The co-efficient of static & kinetic friction are 0.6 & 0.3 The minimum horizontal force required to start the motion is applied and if it is continued, the distance travelled by the body in 4 sec is (g=10 `ms^(-2)`)

To solve the problem step by step, we will follow the principles of friction and kinematics. ### Step-by-Step Solution: 1. **Identify the Given Data:** - Coefficient of static friction, \( \mu_s = 0.6 \) - Coefficient of kinetic friction, \( \mu_k = 0.3 \) - Acceleration due to gravity, \( g = 10 \, \text{m/s}^2 \) - Time, \( t = 4 \, \text{s} \) 2. **Determine the Force of Kinetic Friction:** - When the body is in motion, the force of kinetic friction \( F_k \) can be calculated using the formula: \[ F_k = \mu_k \cdot m \cdot g \] - Substituting the values: \[ F_k = 0.3 \cdot m \cdot 10 = 3m \] 3. **Calculate the Acceleration of the Body:** - According to Newton's second law, the net force acting on the body is equal to the mass times the acceleration \( a \): \[ F_{net} = m \cdot a \] - The only horizontal force acting on the body is the applied force minus the kinetic friction.

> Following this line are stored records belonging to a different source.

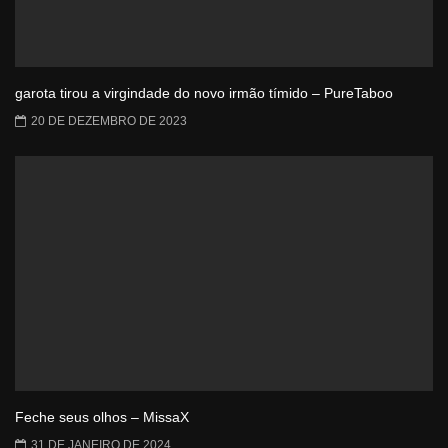
garota tirou a virgindade do novo irmão tímido – PureTaboo
20 DE DEZEMBRO DE 2023
Feche seus olhos – MissaX
31 DE JANEIRO DE 2024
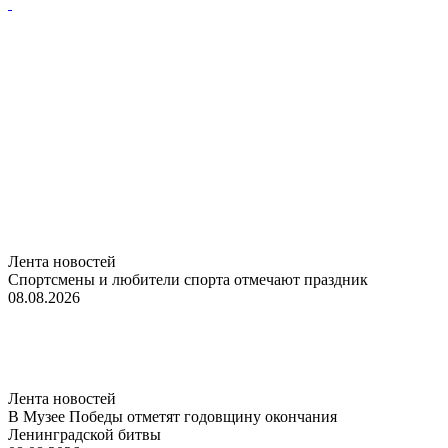
Лента новостей
Спортсмены и любители спорта отмечают праздник
08.08.2026
Лента новостей
В Музее Победы отметят годовщину окончания
Ленинградской битвы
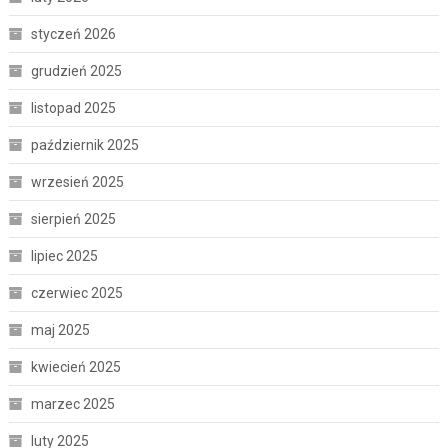
styczeń 2026
grudzień 2025
listopad 2025
październik 2025
wrzesień 2025
sierpień 2025
lipiec 2025
czerwiec 2025
maj 2025
kwiecień 2025
marzec 2025
luty 2025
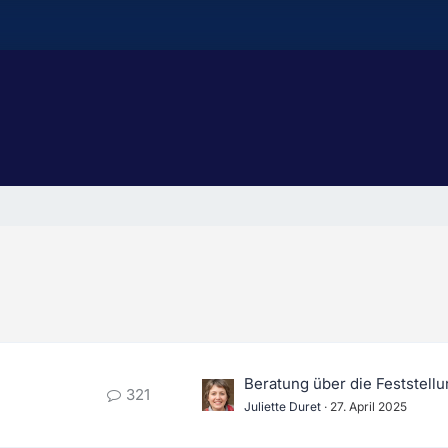
321
Juliette Duret
27. April 2025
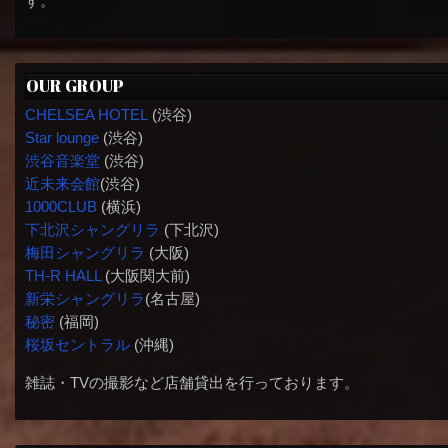
す。
OUR GROUP
CHELSEA HOTEL
(渋谷)
Star lounge
(渋谷)
渋谷音楽堂
(渋谷)
近未来会館
(渋谷)
1000CLUB
(横浜)
下北沢シャングリラ
(下北沢)
梅田シャングリラ
(大阪)
TH-R HALL
(大阪関大前)
新栄シャングリラ
(名古屋)
秘密
(福岡)
桜坂セントラル
(沖縄)
雑誌・TVの撮影など店舗貸出を行っております。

Since the applied force is just enough to overcome the kinetic friction, we can set: \[ F_{applied} = F_k = 3m \] - Therefore, the acceleration \( a \) can be calculated as: \[ a = \frac{F_k}{m} = \frac{3m}{m} = 3 \, \text{m/s}^2 \] 4. **Use the Kinematic Equation to Find Distance:** - The distance \( s \) traveled by the body in time \( t \) can be calculated using the equation of motion: \[ s = ut + \frac{1}{2} a t^2 \] - Since the initial velocity \( u = 0 \) (the body starts from rest), the equation simplifies to: \[ s = \frac{1}{2} a t^2 \] - Substituting the values of \( a \) and \( t \): \[ s = \frac{1}{2} \cdot 3 \cdot (4^2) = \frac{1}{2} \cdot 3 \cdot 16 = \frac{48}{2} = 24 \, \text{m} \] 5. **Final Result:** - The distance traveled by the body in 4 seconds is \( 24 \, \text{m} \). ### Summary: The minimum horizontal force required to start the motion is applied, and the distance traveled by the body in 4 seconds is **24 meters**.